Assigned task — Restate word for word all of the lines below, with each image left out.

(Exercise materials begins)

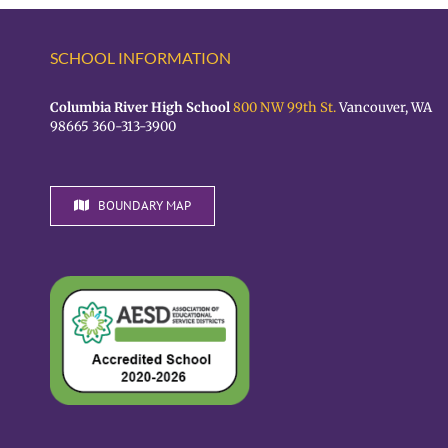
SCHOOL INFORMATION
Columbia River High School
800 NW 99th St.
Vancouver, WA
98665 360-313-3900
BOUNDARY MAP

(Exercise materials ends)

Answer box —
SCHOOL INFORMATION
Columbia River High School
800 NW 99th St.
Vancouver, WA
98665 360-313-3900
BOUNDARY MAP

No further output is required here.